TRY IT: Pictures are to be left out, but please repeat each record exactly.

+++ DATA SUPPLIED +++

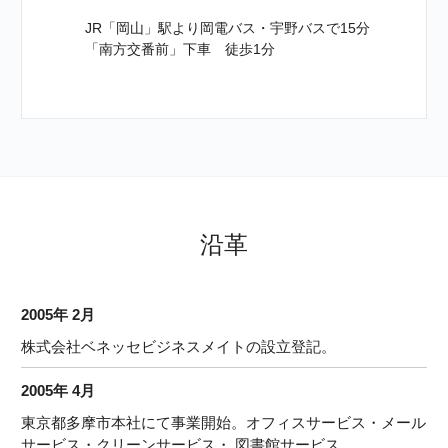
線「小田急多摩センター」駅下車 徒歩5分
JR「岡山」駅より岡電バス・宇野バスで15分
多摩モノレール「多摩センター」駅下車 徒歩6分
「南方交番前」下車 徒歩1分
※多摩センター駅からパルテノン多摩に向かって
およそ300m上り坂です。
住所
住所
住所
〒700-0034
〒701-4271
〒206-0811
岡山県岡山市北区高柳東町10-1
岡山県瀬戸内市長船町長船660
東京都稲城市押立1033-1
沿革
地図をみる
地図をみる
地図をみる
2005年 2月
交通
交通
JR「岡山」駅下車、岡山駅西口より専用シャトル
JR南武線「矢野口」駅 徒歩約12分
株式会社ベネッセビジネスメイトの設立登記。
バスまたはタクシーにて10分
2005年 4月
東京都多摩市本社にて事業開始。オフィスサービス・メール
サービス・クリーンサービス・ 図書館サービス。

+++

TASK ANSWER:
線「小田急多摩センター」駅下車 徒歩5分
JR「岡山」駅より岡電バス・宇野バスで15分
多摩モノレール「多摩センター」駅下車 徒歩6分
「南方交番前」下車 徒歩1分
※多摩センター駅からパルテノン多摩に向かって
およそ300m上り坂です。
住所
住所
住所
〒700-0034
〒701-4271
〒206-0811
岡山県岡山市北区高柳東町10-1
岡山県瀬戸内市長船町長船660
東京都稲城市押立1033-1
沿革
地図をみる
地図をみる
地図をみる
2005年 2月
交通
交通
JR「岡山」駅下車、岡山駅西口より専用シャトル
JR南武線「矢野口」駅 徒歩約12分
株式会社ベネッセビジネスメイトの設立登記。
バスまたはタクシーにて10分
2005年 4月
東京都多摩市本社にて事業開始。オフィスサービス・メール
サービス・クリーンサービス・ 図書館サービス。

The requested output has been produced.